Prioritise investment in the PBS to improve access to all cancer medicines
Medicines Australia response to the Senate Select Committee report “Funding for Research into Cancers with Low Survival Rates”
The 25 recommendations released in the Senate Select Committee report reveal the challenges Australia faces to ensure that all Australians get access to the treatments and medicines they need when they need them, regardless of the type of disease.
The report recommendations are a comprehensive response to the issue and cover research funding and coordination; clinical trial awareness, access and approvals for treatment; improving early detection and identification; repurposing existing medicines; fast-tracking innovative treatments and the utilisation of genomic research; patient care; costs; and navigation through the disease processes.
Medicines Australia particularly supports the Senate Committee’s recommendations that call for a more flexible approach for the listing of breakthrough medicines on the Pharmaceutical Benefits Scheme (PBS).
When handing down the report Committee member Senator Stirling Griff said, “there’s also a need to rethink the one-size-fits-all approach to cancer treatment and to eliminate the regulatory hurdles that prevent patients accessing the most appropriate therapy for their particular tumours”.
Medicines Australia Chief Executive Million Catelin says the industry strongly supports this view but Australia must also consider how it will continue to afford breakthrough treatments without considering the future funding of the PBS.
“The treatments for diseases such as cancer are becoming more targeted, more effective but ultimately more expensive to develop, so the easier you make it to list breakthrough medicines on the PBS, the faster these treatments get to the Australians who need them,” said Mr Catelin.
“However, you need to ensure enough money is invested in the PBS going forward to pay for these treatments.”
“Australia already pays some of the lowest prices in the world for innovative medicines and the industry will continue to offer taxpayers incredible value for money, but the PBS has seen no growth in expenditure for almost a decade and that will become increasingly unsustainable in the future.”
“The challenge at all times for industry is to offer value for money for the PBS and for taxpayers; the challenge for governments is ensuring that the PBS is fully funded so that Australians get access to the medicines they need when they need them.”

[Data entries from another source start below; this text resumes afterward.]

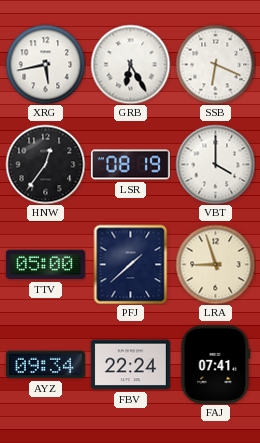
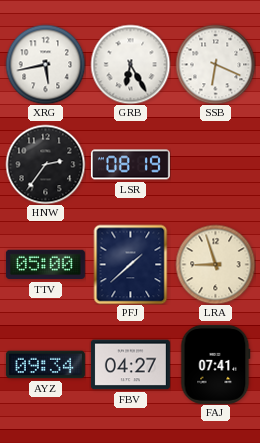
HNW: 12:36 -> 2:36
VBT: 4:00 -> none
FBV: 22:24 -> 04:27
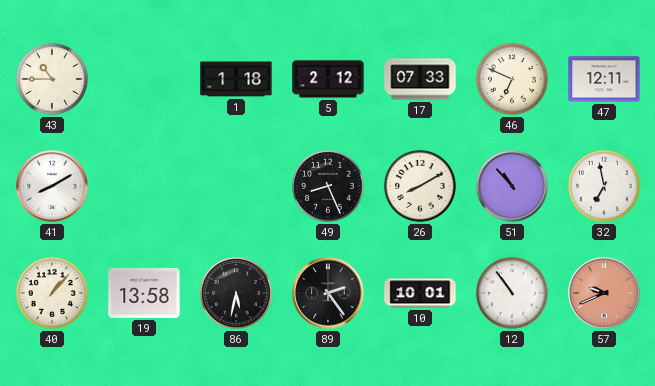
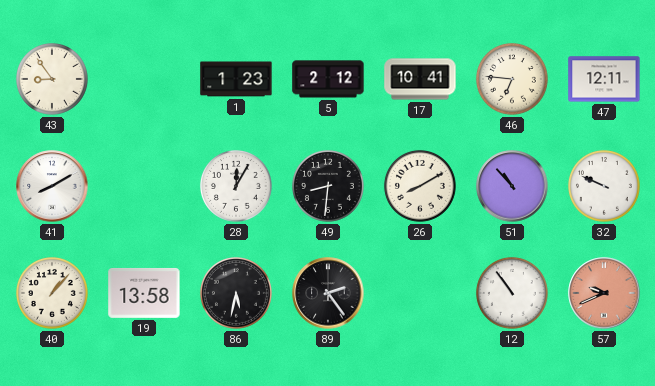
43: 10:45 -> 8:54
1: 1:18 -> 1:23
17: 07:33 -> 10:41
46: 6:49 -> 6:46
28: none -> 12:05
49: 8:26 -> 8:31
32: 6:58 -> 9:49
10: 10:01 -> none
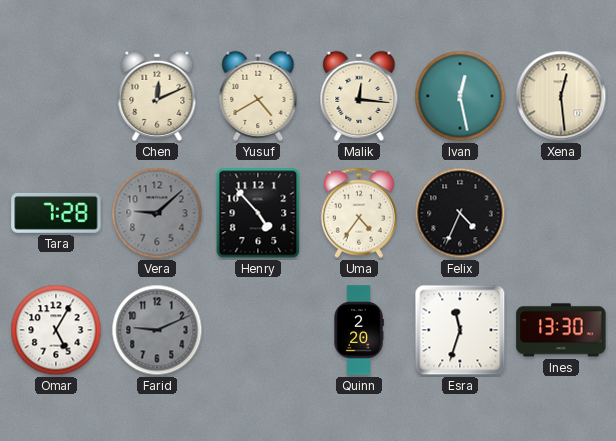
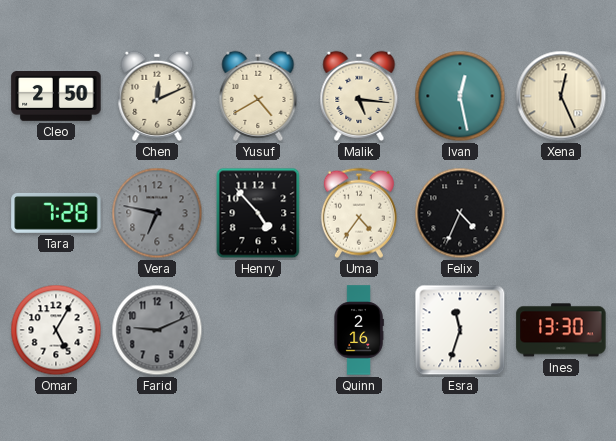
Cleo: none -> 2:50
Malik: 12:16 -> 5:16
Xena: 12:29 -> 12:26
Vera: 9:08 -> 6:47
Quinn: 2:20 -> 2:16
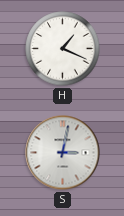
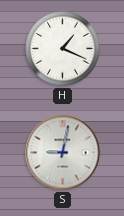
S: 3:02 -> 9:02
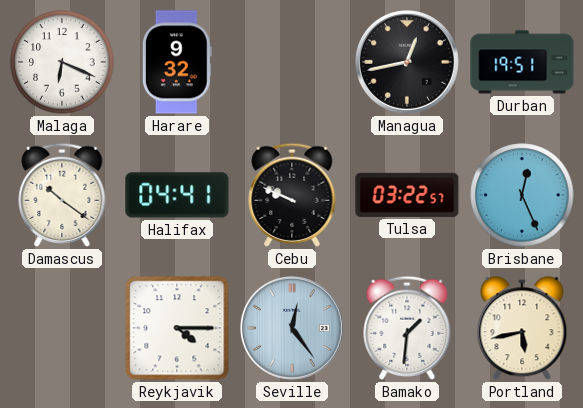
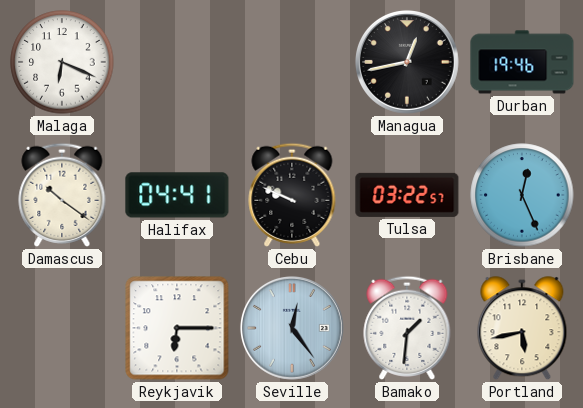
Harare: 9:32 -> none
Durban: 19:51 -> 19:46
Reykjavik: 4:15 -> 6:15
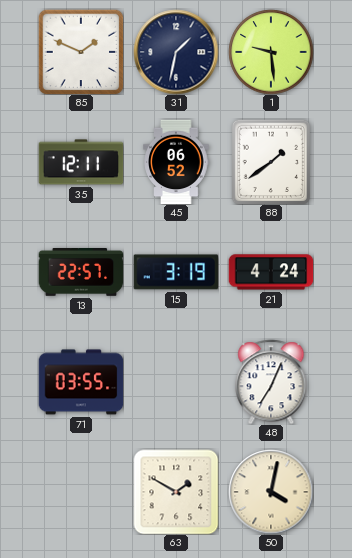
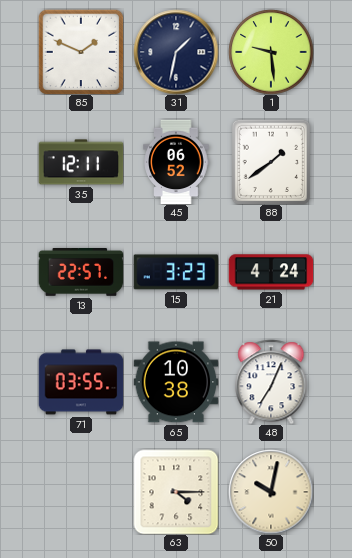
15: 3:19 -> 3:23
65: none -> 10:38
63: 1:50 -> 4:15
50: 4:02 -> 10:02
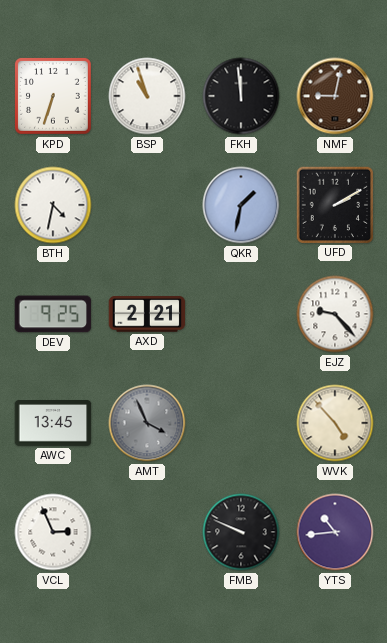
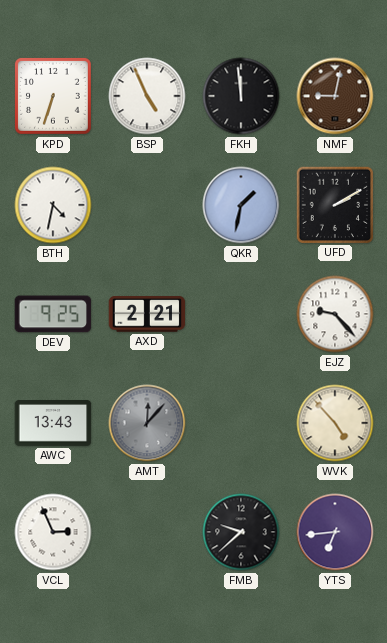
BSP: 10:57 -> 4:56
AWC: 13:45 -> 13:43
AMT: 3:56 -> 12:07
FMB: 9:49 -> 9:38
YTS: 10:44 -> 6:44
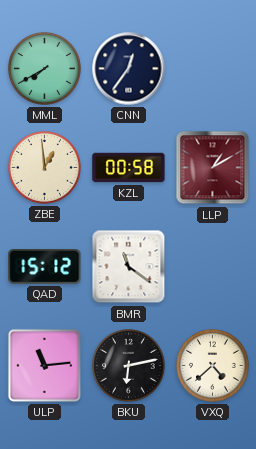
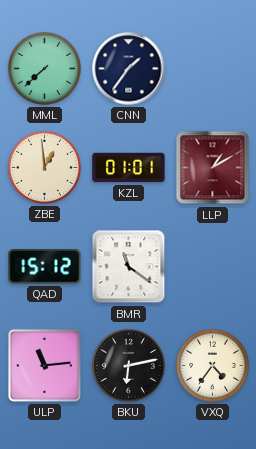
MML: 7:40 -> 7:38
CNN: 12:36 -> 1:36
KZL: 00:58 -> 01:01
VXQ: 4:38 -> 4:36
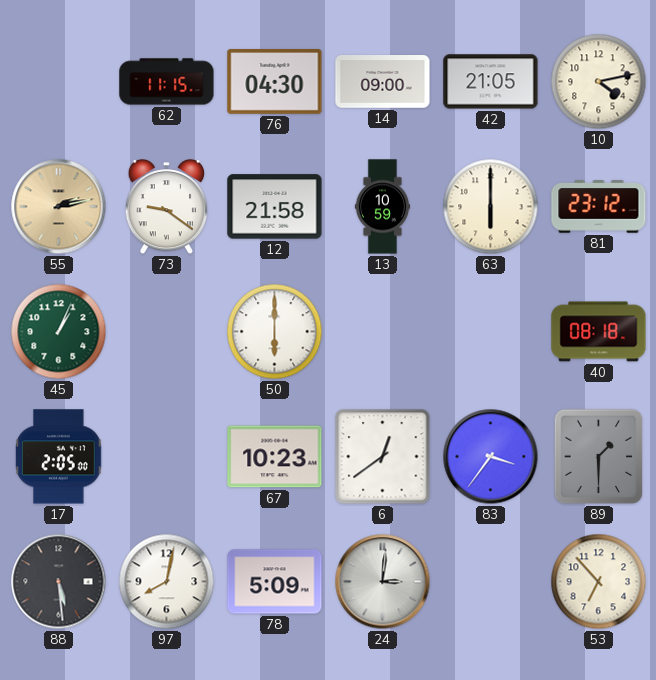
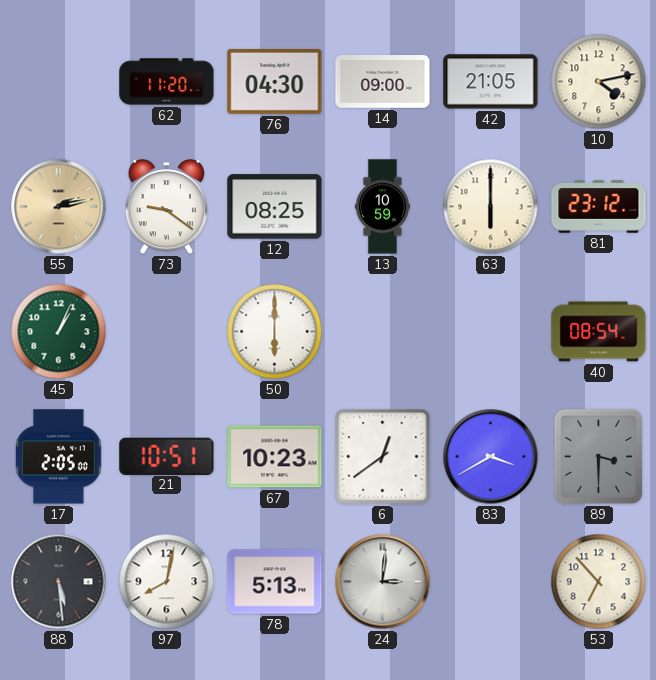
62: 11:15 -> 11:20
12: 21:58 -> 08:25
40: 08:18 -> 08:54
21: none -> 10:51
83: 3:36 -> 3:40
89: 1:30 -> 3:30
78: 5:09 -> 5:13
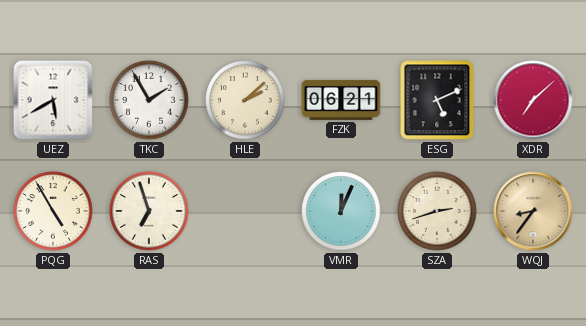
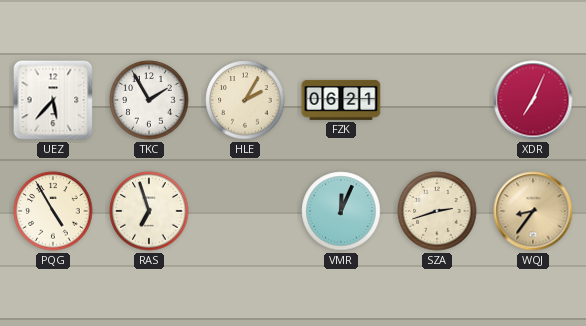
UEZ: 5:40 -> 5:37
HLE: 2:08 -> 2:05
ESG: 5:11 -> none
XDR: 7:08 -> 7:04
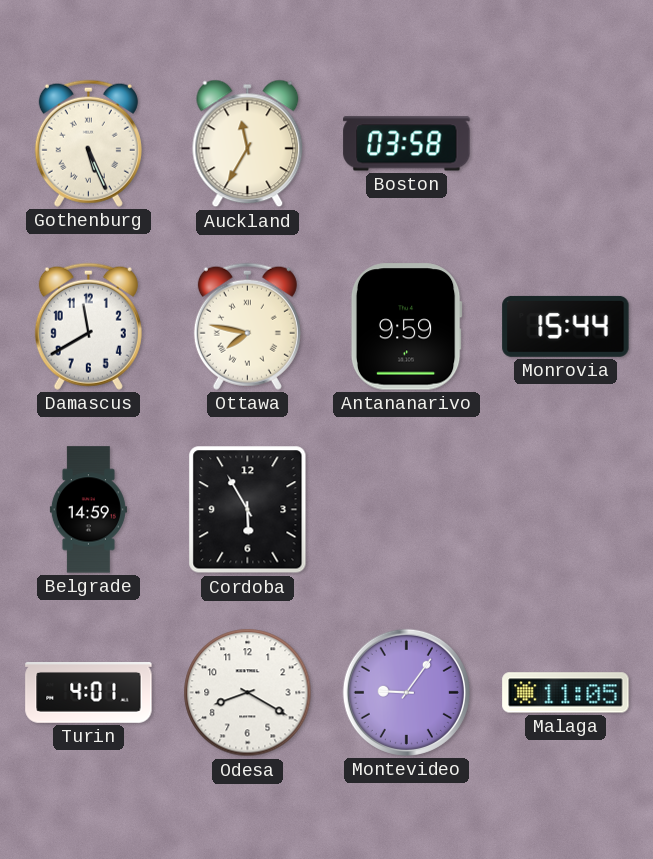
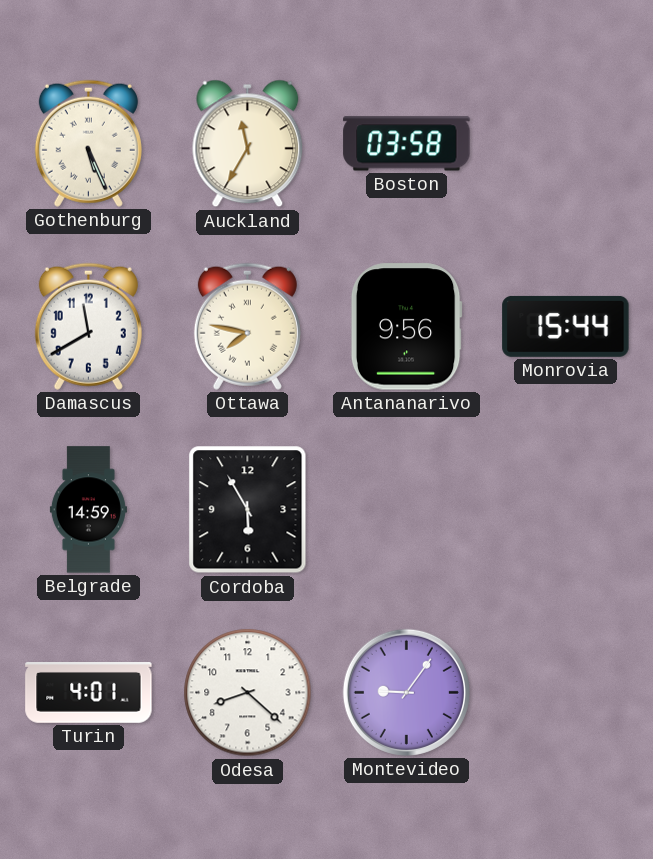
Antananarivo: 9:59 -> 9:56
Odesa: 8:20 -> 8:22
Malaga: 11:05 -> none
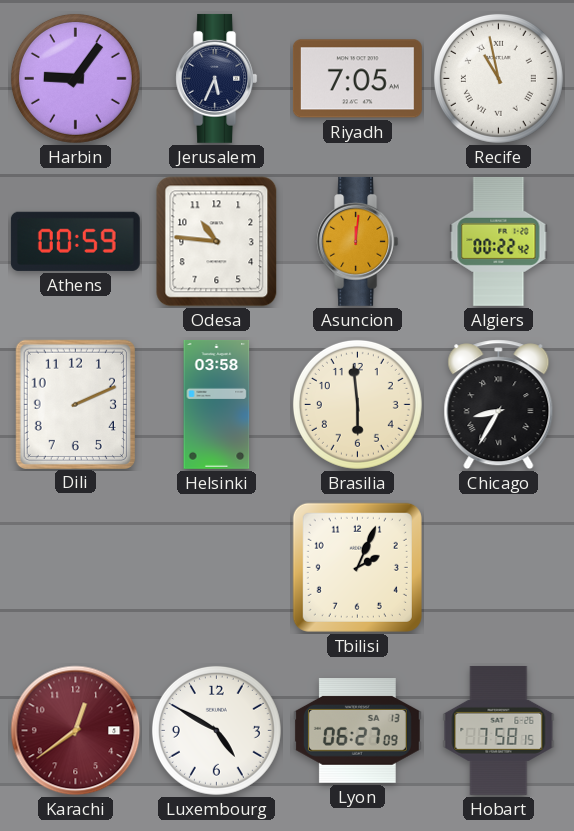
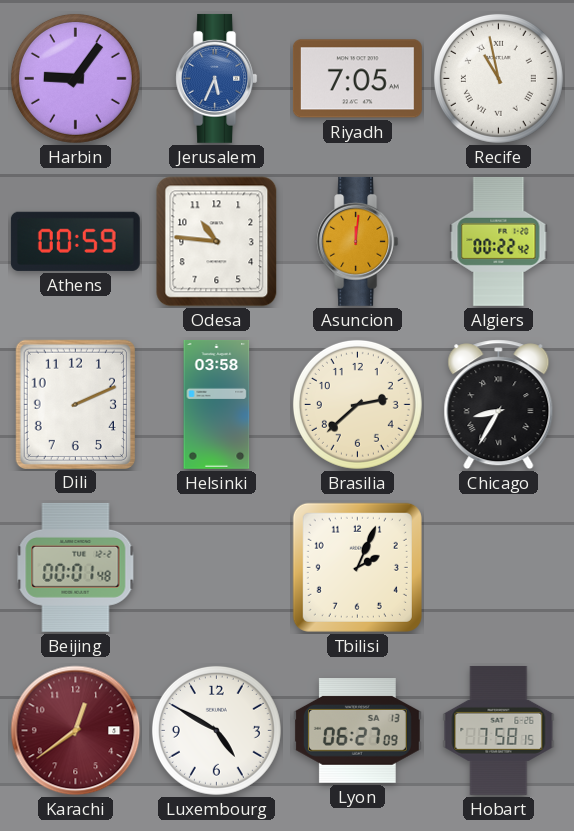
Jerusalem dial: navy -> blue
Brasilia: 5:59 -> 2:38
Beijing: none -> 00:01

“We understand the challenge this presents for governments now and in the future, but at some stage we all have to concede that more money is needed and the access to these sometimes life-saving treatments is worth it.”
Medicines Australia also strongly supports the Senate Committee’s recommendations to harmonise, streamline and better fund the clinical trials environment in Australia.
“The innovative pharmaceutical industry invests in about 1000 clinical trials per year within Australia at a cost of about $270 million,” said Mr Catelin.
“We need to have a clinical trials sector that continues to attract investment from industry and the committee’s recommendations to make the listing of some medicines on the PBS more flexible will help to encourage this investment.”
“Medicines Australia would like to send our personal thank you to all Committee member Senators, in particular the Chair Senator Catryna Bilyk, who has been tireless in her work to raise awareness of the issue, and a passionate advocate for improved access to cancer medicines,” said Mr Catlin.